With the upcoming marriage equality referendum in Ireland, the country is in the midst of heavy debate. A considerable number of Irish citizens are in favor of same-sex couples’ rights to marry; others, like journalist and patron of conservative Catholic advocacy group Iona Institute, Breda O’Brien, oppose it fervently.

When posed with the image of a fatherless household run by a mother and grandmother, she was asked for the difference between that and a household run by a lesbian couple.

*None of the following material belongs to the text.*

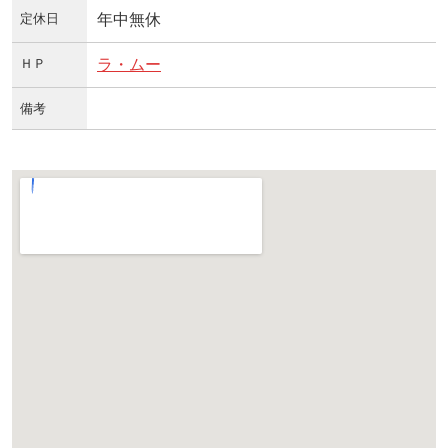
定休日
年中無休
ＨＰ
ラ・ムー
備考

She responded: “Do you think we should change the Constitution to allow grandmothers and their daughters to marry?”

O’Brien says she doesn’t oppose civil partnerships for same-sex couples in general, but draws the line at marriage when children often become involved.

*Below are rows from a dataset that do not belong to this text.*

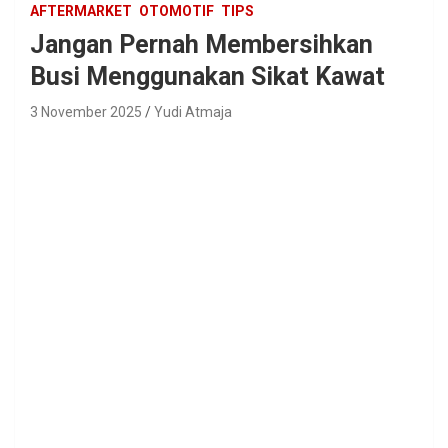
AFTERMARKET
OTOMOTIF
TIPS
Jangan Pernah Membersihkan
Busi Menggunakan Sikat Kawat
3 November 2025
Yudi Atmaja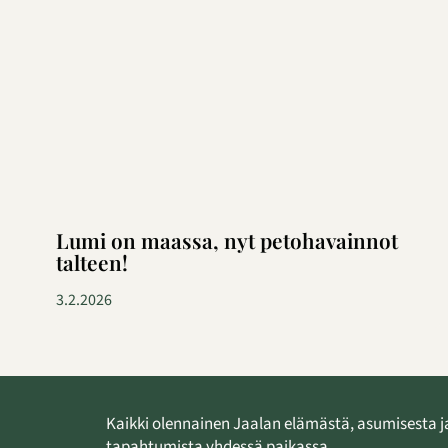
Lumi on maassa, nyt petohavainnot
talteen!
3.2.2026
Kaikki olennainen Jaalan elämästä, asumisesta j
tapahtumista yhdessä paikassa.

She believes a mother-daughter household is acceptable because, although the child’s father is absent, the child’s right to having a father has not been “taken away,” as would be with a lesbian couple.

She told “Morning Ireland” that she believes it is “very clear” that the best environment for children is a household run by a father and mother.

This response from O’Brien follows the government’s release of the wording that will be added into article 41 of Ireland’s Constitution should the referendum pass:

“Marriage may be contracted in accordance with law by two persons without distinction as to their sex.”

O’Brien says that if passed, the referendum will make it impossible to infer that a household run by a man and woman is “preferable” when it comes to raising a child, the Journal said.

Labour TD Dominic Hannigan, who married his long term male partner in London last year, pointed out that one in four children in Ireland do not have a “traditional” family structure that includes a mother and father for various reasons, and that the government has put the rights of children “at the forefront of legislation” since it took office.

The new law is about “making sure their futures are protected,” Hannigan said.

He added that, though there is widespread support in Ireland for the referendum, citizens should not assume it’s been won; he and encourages all to campaign for a 'Yes' in addition to voting so.

“A very, very difficult campaign would have to be fought,” he said. “We cannot allow this to be lost because of complacency or apathy.”

Before the marriage equality referendum in May, the government plans to enact the Children and Family Relationships Bill that will cover the controversial issue of gay adoption and potentially allow gay couples to jointly adopt rather than individually adopt.